The series is a delightful addition to the ever-growing sub-genres of
mysteries and thrillers that use archaeology as an integral part of the
background and plot. Ms. Hamilton
is improving with each addition to this series, both in terms of plot and
character development as well as her overall writing skills.
In The
African Quest, her heroine,
Canadian-based antique dealer Lara McClintoch, leads an “antique and
archaeology” tour to Tunisia, an exotic land of Roman ruins and modern Arab
cities. We are introduced to her
band of tourists—a motley group if ever there was one, and before long Lara
finds herself almost stumbling over dead bodies—most of whom are (or were)
paying members of her tour group!
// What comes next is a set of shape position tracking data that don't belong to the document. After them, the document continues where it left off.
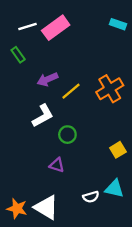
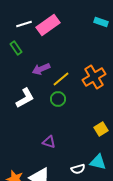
white L-shape: (43, 116) -> (25, 98), moved
green circle: (67, 135) -> (58, 99), moved

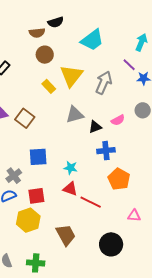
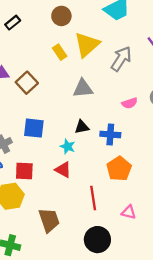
black triangle: (95, 127) -> (82, 127), moved
red line: (91, 202) -> (93, 198), moved, turned 45

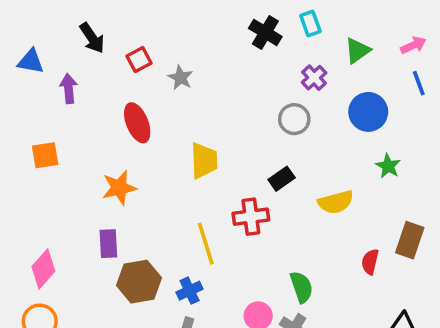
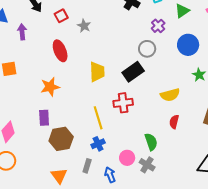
black rectangle: (282, 179) -> (133, 72), moved, size x1.5
red semicircle: (370, 262) -> (174, 122), moved
blue cross: (190, 291) -> (98, 144), moved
Not
only is this bad for business—the tour was a public relations gambit suggested
by Lara’s ex-husband and still business partner—but the remaining members of
the group may well be in danger as Lara’s feverish investigations hint
strongly that the murderer comes from within the group and that the reason for
the killings is somehow inextricably linked to the tour itself.
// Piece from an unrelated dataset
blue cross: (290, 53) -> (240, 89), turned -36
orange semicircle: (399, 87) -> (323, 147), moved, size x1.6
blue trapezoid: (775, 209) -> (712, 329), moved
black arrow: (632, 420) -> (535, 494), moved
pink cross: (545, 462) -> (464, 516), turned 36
Roman gold, ancient coins, and competing underwater archaeologists are
mixed into this stew of murder, mayhem and intrigue and we as readers are
treated to some ancient history (the Punic Wars), some very descriptive travel
writing of a fascinating part of the world, and a complex whodunit with some
wonderfully colorful (and weird) characters.
It
is interesting to note that Ms. Hamilton has, in fact, conducted an “antique
and archaeology tour” to Malta in conjunction with one of her earlier Lara
McClintoch novels. In her
acknowledgements, she assures us that those members of her 1999 “Maltese
Goddess” tour were nothing like the group of churlish misfits described in African Quest, but the
descriptions of those characters is so lively and vivid that one wonders if
perhaps just one or two members of her Malta group might have served as
models.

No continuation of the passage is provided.